Sentados, como quem guarda o segredo do tempo, também da esquerda para a direita: Aloízio Dias, Edson, Odaléa (a madrinha), Zeca e Baiano.

Era um grupo pequeno que carregava o peso de uma Escola inteira. Cada um ali tinha uma história, um canto, uma dor, uma alegria. E  todos com o mesmo compromisso: fazer da Mangueira um lugar onde o samba fosse tratado com dignidade.

Cartola, com seu chapéu inclinado, era o maestro silencioso. Cachaça, com o sorriso de canto, era a memória viva do morro. Alfredo Português trazia a força da imigração transformada em poesia.  Zé Ramos e Geraldo da Pedra eram o fundamento — raiz que não se vê, mas sustenta.

Ala de 1939 não era só um grupo: era uma escola dentro da Escola, uma universidade sem diploma, onde cada samba era examinado como se fosse filho. Ali havia tradição, porque a Mangueira já sabia que estava construindo algo maior do que ela mesma.

E quando um samba era aprovado, era um documento, uma identidade. Era Mangueira dizendo ao mundo: “É assim que a gente canta. É assim que a gente existe.”

A Ala de 1939 foi o berço de tudo que viria depois. Foi ali que se moldou o caráter musical da Escola. Foi ali que se decidiu que a Mangueira não seria apenas mais uma, seria a Estação Primeira.

E até hoje, quando a Mangueira entra na Avenida, é como se aqueles homens estivessem todos ali, em pé e sentados, na mesma formação da foto, olhando a escola passar e dizendo baixinho, com orgulho: “É isso. O que começamos em 1939 ainda vive!”
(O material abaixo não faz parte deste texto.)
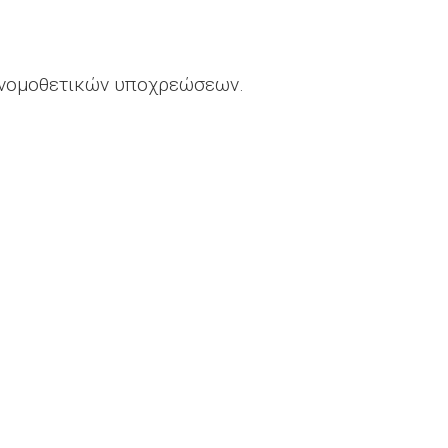
 νομοθετικών υποχρεώσεων.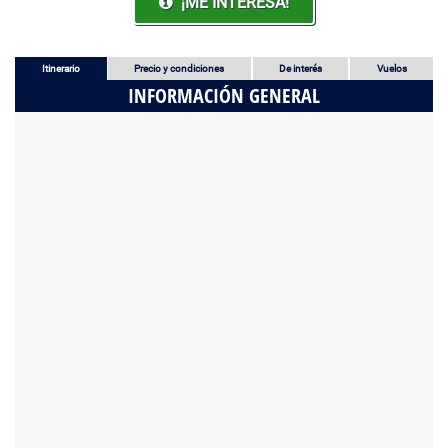
¡ME INTERESA!
Itinerario
Precio y condiciones
De interés
Vuelos
INFORMACIÓN GENERAL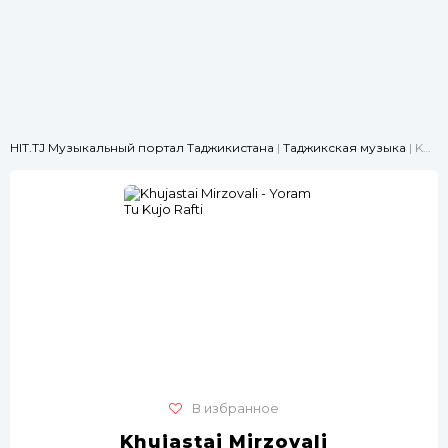
HIT.TJ Музыкальный портал Таджикистана
|
Таджикская музыка
| Khujastai Mirzovali - Yoram Tu Kujo Rafti
В избранное
Khujastai Mirzovali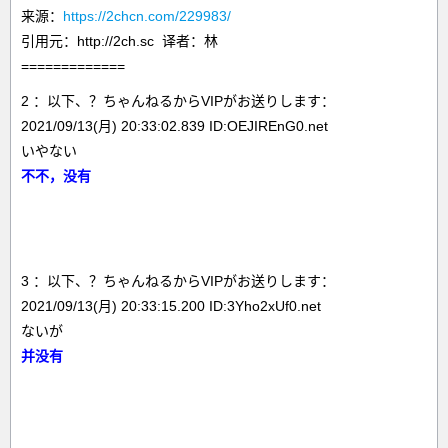
来源：
https://2chcn.com/229983/
引用元：http://2ch.sc 译者：林
=============
2 ：以下、？ちゃんねるからVIPがお送りします：
2021/09/13(月) 20:33:02.839 ID:OEJIREnG0.net
いやない
不不，没有
3 ：以下、？ちゃんねるからVIPがお送りします：
2021/09/13(月) 20:33:15.200 ID:3Yho2xUf0.net
ないが
并没有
Do centro da foto, Odálea, a madrinha da Ala de Compositores de 1939, ocupando a liderança, o seu lugar, com autoridade, respeito e dignidade, representando as mulheres invisíveis do samba. Aquelas que construíram a Escola com gestos pequenos e gigantes: lavando roupa, cozinhando para a roda, emprestando o quintal, guardando instrumentos, segurando vela, segurando filho, segurando dor. E, sobretudo, preservando a memória. Porque sabiam que a memória do samba não está só nos discos — está nas mulheres que ensinaram os homens a cantar. Está nas vozes que diziam “esse verso não”, “essa história sim”, “essa melodia é bonita”, “esse samba é nosso”, pois sabiam que o samba é mais que música: é cuidado, é comunidade, é continuidade, é identidade!

Carmen Evangelho

Ilha da Magia, 28/04/2026



[1]Geraldo Pedra (Rio de Janeiro 1918- Rio de Janeiro, 1999) .O apelido veio do fato dele morar próximo a grande pedra no Morro da Mangueira. Suas composições precisam ser urgentemente recuperadas pois só existem na memória da familia e dos antigos mangueirenses.

[2] Seu principal parceiro foi Zé Ramos, também fundador da Ala de Compositores. Juntos, assinaram sambas importantes, incluindo: “Nossa História”, sambaenredo com o qual a Mangueira foi vicecampeã em 1945 E, “O Índio”, uma das poucas composições gravadas.

[3] Osvaldo Vitalino de Oliveira (1927–1987) nasceu no Rio de Janeiro e ganhou o apelido Padeirinho por ser filho de um padeiro

[4] Geraldo Pedra é pai de Zenith e Sonia, duas pastoras históricas da escola, integrantes da Galeria da Velha Guarda da Mangueira.Era irmão de Cremilda Benvinda (Mida) que se casou com Padeirinho

[5] PAULINO, Franco: “Padeirinho da Mangueira: retrato sincopado de um artista”, Editora Hedra, São Paulo, 2005.